State Parks to reinforce storm-resistant dunes
Partial beach closure happening Tuesday through Friday
A pair of dunes will be on full display this week in Aptos.
But don't get too excited science fiction fans, the happening doesn't include Timothée Chalamet riding a sand worm to Santa Cruz.
California State Parks, in collaboration with its local operating partner, Friends of Santa Cruz State Parks, will close a small portion of Rio Del Mar State Beach near the esplanade Tuesday through Friday to engage in a dune restoration project it hopes will reduce sand erosion, improve coastal resiliency and restore habitat that has been washed away by recent brutalizing winter storms.
Scott Rohlf, staff park and recreation specialist with State Parks' Santa Cruz District, called the effort a “nature-based solution” with lots of upside in the context of rising sea levels and heavy storms intensified by climate change.
“It's something of a pilot project and a test case for what we can do in our region,” Rohlf, who has a master's degree in geology from UC Santa Cruz, told the Sentinel. “Not only can we try to restore some biodiversity … but also we can protect public access and facilities by creating these sorts of flexible coastal resilient features.”
This particular feature involves restoration of historic dunes using sand from the beach itself and debris that has accumulated from recent storms. Rohlf said crews will interlock and stack piles of driftwood logs previously washed up on the shoreline and use them as a stable core to reinforce a pair of sand dunes toward the back of the beach, away from the average tideline.

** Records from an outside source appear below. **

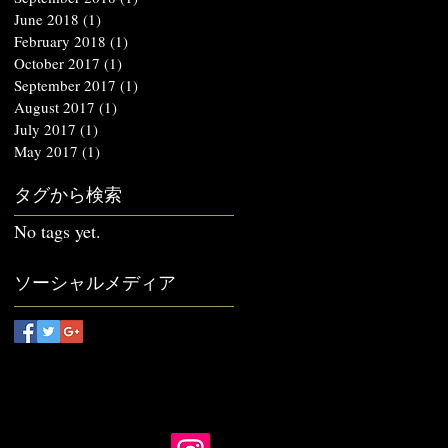
June 2018
(1)
1 post
February 2018
(1)
1 post
October 2017
(1)
1 post
September 2017
(1)
1 post
August 2017
(1)
1 post
July 2017
(1)
1 post
May 2017
(1)
1 post
タグから検索
No tags yet.
ソーシャルメディア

In addition to providing a clean canvas to later reestablish native coastal plant species, Rohlf said the dunes, which vary in width from 40 to 100 feet and stand at about 5 feet tall, buffer public infrastructure against atmospheric river storms that often bring high surf, storm surges and a swollen Aptos Creek.
The pilot — done in consultation with local experts and the California Coastal Commission — originally launched after high-impact storms struck in 2021, which unlocked emergency operation funding and enough natural material to establish only one of the engineered dunes.

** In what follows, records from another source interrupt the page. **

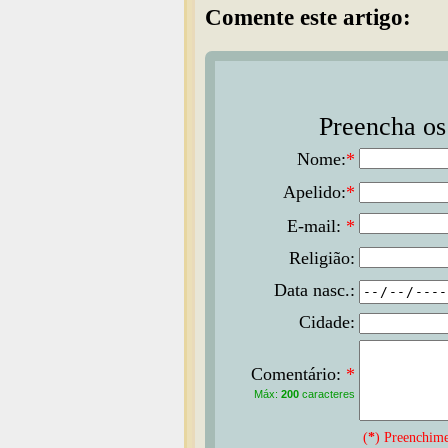
Comente este artigo:
Preencha os 
Nome:
*
Apelido:
*
E-mail:
*
Religião:
Data nasc.:
Cidade:
Comentário:
*
Máx:
200
caracteres
(
*
) Preenchime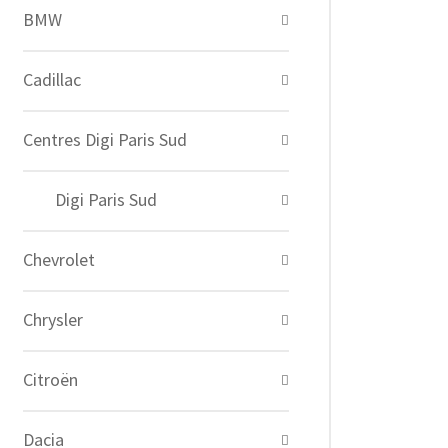
BMW
Cadillac
Centres Digi Paris Sud
Digi Paris Sud
Chevrolet
Chrysler
Citroën
Dacia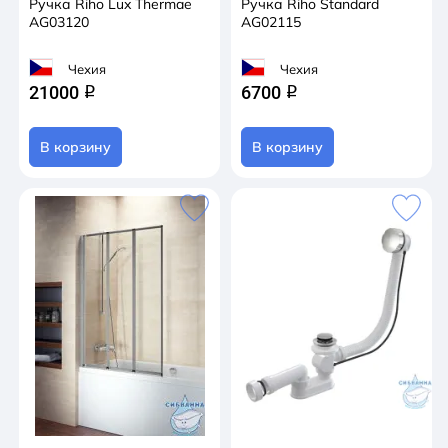
Ручка Riho Lux Thermae
Ручка Riho Standard
AG03120
AG02115
Чехия
Чехия
21000
6700
q
q
В корзину
В корзину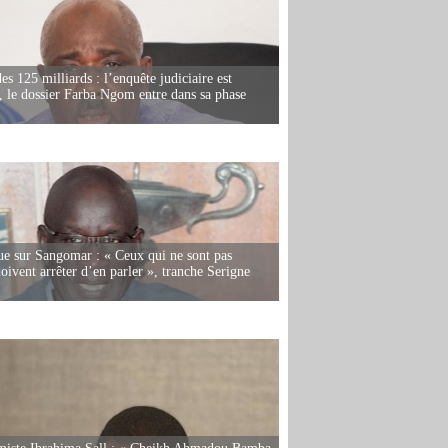
es 125 milliards : l’enquête judiciaire est
, le dossier Farba Ngom entre dans sa phase
e sur Sangomar : « Ceux qui ne sont pas
oivent arrêter d’en parler », tranche Serigne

The endeavor, documented by the Sentinel in early 2022, involved coastal geologists with Integral Consulting directing bulldozer operators as they excavated the area and dropped 3,000-pound logs atop one another before covering them up with 2,500 cubic yards of sand from the beach — enough to fill 12 railcars to the brim.
Then, when the historic atmospheric river storms of 2022 and early 2023 struck, Rohlf added, not only did the dune survive the extreme winter and create momentum toward a proof of concept, it provided enough wood material to establish a second dune.

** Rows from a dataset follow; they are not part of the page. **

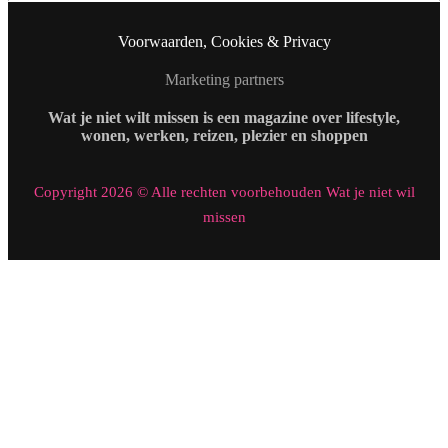
Voorwaarden, Cookies & Privacy
Marketing partners
Wat je niet wilt missen is een magazine over lifestyle,
wonen, werken, reizen, plezier en shoppen
Copyright 2026 © Alle rechten voorbehouden Wat je niet wil
missen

This most recent winter has added to the agency's expanding driftwood budget and has allowed it to complete some reinforcement work this week on the existing dunes. The beach will be closed from Aptos Creek to the east edge of the restroom during construction with public access available on the beach's eastern edge, according to a State Parks release.
“We saw this project as a potential win-win in that we can restore this dune habitat that we have evidence for all the way back to the 1920s pre-development of Rio Flats, as well as provide some of that coastal resiliency,” said Rohlf, referring to historical research and analysis by local experts that helped inspire the project. “That's the whole rationale, I would say, behind the project is: really use as much as what's onsite as possible because that's what nature would have to use to build the dune system. We're just trying to kind of speed up the process a little.”
Despite this week's rearmoring efforts, Rohlf said the agency's budget for ongoing improvements to the project is running dry. He said State Parks is in the process of seeking as much as $400,000 in grant funding to pay for five years of structure monitoring, design improvements and the seeding of native plant species whose roots could act as glue that keeps the dune sturdy.
Most of all, Rohlf believes the sandy experiment can act as a model for how communities can create naturally resilient shorelines that are flexible in the face of an uncertain climate future as opposed to infrastructure established with a mindset of, as he put it, “forced stagnancy.”
“In reality, coastlines are highly dynamic geologic environments that are always changing,” said Rohlf. “Being able to create systems and reintroduce these systems that are flexible in regard to those coastal processes is more of the future that is coming.”